In recent years the United States has participated in efforts to deter piracy and murder off the coast of East Africa and in Asia as part of the long standing American interest in protecting the freedom of the seas, with a history going back two centuries to the war against Britain in 1812. That tradition has, like other American norms, has been abandoned with the destroying of ships at sea. Vivid video of their destruction, echoing the displays of video games played by couch bound suburban soldiers and pilots, do not identify who is being destroyed, making them merely targets.
Even with the commitment to freedom of the seas, the US has a long history of deterring the traffic in illegal drugs at sea. For decades the US Coast Guard has intercepted and boarded ships suspected of carrying drugs. Those operating ships carrying drugs have been prosecuted in courts of law. Such efforts fall within United Nations Conventions to curtail the traffic of illegal drugs, supported by nearly every nation of the world. The traffic in illegal drugs is subject in all nations to criminal law, to be deterred and prosecuted as other crimes are dealt with, by the police and courts of nations.
Destroying ships at seas, killing their crews, is a drastic departure from that tradition, transferring what was previously part of law enforcement to the realm of war. In February 2025, Secretary Hegseth eliminated the Civilian Harm Mitigation and Response Plan office whose responsibility was to make certain the US abided by the laws of war with respect to civilians, an effort ironically initiated during the first Trump Administration by Secretary Mathis in response to civilian casualties from American actions in Iraq and Afghanistan. Secretary Hegseth's ethos of lethality over legality places the United States in the same camp as our adversaries where any means can be justified in pursuit of goals of the moment, ignoring their long-term consequences.
In some ways the recent attacks at sea mirror the killings of suspected terrorists in drone attacks by the United States by the Bush, Obama, Trump, and Biden administrations. Such attacks supported with varying levels of credible intelligence--each administration had different rules determining what evidence would support a drone strike and who could authorize it--circumvented national sovereignty and laws of war, making war zones arbitrary to the taste of those wishing to kill at will. The tradition of arbitrary war initiated by the drone attacks in Yemen, Afghanistan, and Pakistan sets a nebulous precedent for the arbitrary destruction of ships at sea.
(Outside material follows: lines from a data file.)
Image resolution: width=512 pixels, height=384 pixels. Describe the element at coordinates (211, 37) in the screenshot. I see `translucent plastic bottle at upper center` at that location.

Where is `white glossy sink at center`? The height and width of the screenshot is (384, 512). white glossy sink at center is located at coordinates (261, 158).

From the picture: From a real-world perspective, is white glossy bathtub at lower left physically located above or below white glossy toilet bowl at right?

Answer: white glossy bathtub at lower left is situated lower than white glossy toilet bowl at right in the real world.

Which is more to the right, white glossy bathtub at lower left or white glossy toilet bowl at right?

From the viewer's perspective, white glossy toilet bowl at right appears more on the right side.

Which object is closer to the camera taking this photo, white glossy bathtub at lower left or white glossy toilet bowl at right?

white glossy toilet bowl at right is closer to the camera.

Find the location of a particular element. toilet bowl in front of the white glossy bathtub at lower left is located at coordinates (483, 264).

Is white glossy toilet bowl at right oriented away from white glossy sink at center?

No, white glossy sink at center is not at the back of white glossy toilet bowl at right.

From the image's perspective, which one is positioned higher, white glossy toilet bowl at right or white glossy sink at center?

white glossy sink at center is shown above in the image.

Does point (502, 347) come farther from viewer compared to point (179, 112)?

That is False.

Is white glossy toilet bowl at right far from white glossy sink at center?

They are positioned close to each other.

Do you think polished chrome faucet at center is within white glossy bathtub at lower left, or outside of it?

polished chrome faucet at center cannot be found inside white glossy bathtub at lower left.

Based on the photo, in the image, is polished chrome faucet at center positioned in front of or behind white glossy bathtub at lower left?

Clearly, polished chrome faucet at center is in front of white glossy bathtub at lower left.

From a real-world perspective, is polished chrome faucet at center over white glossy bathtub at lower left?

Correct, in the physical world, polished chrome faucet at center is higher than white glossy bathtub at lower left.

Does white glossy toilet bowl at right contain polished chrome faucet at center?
Just as there were civilian casualties in the American drone campaigns in the Middle East, there are sure to be civilian deaths in the new war in the Caribbean. The difference between the two is in the evidence: bodies of civilians killed in the Middle East could and can be recovered in the towns and villages where they died whereas any casualties of the boat attacks will lie at the bottom of the Caribbean. At least Americans won't have to look at the bodies of the people we kill.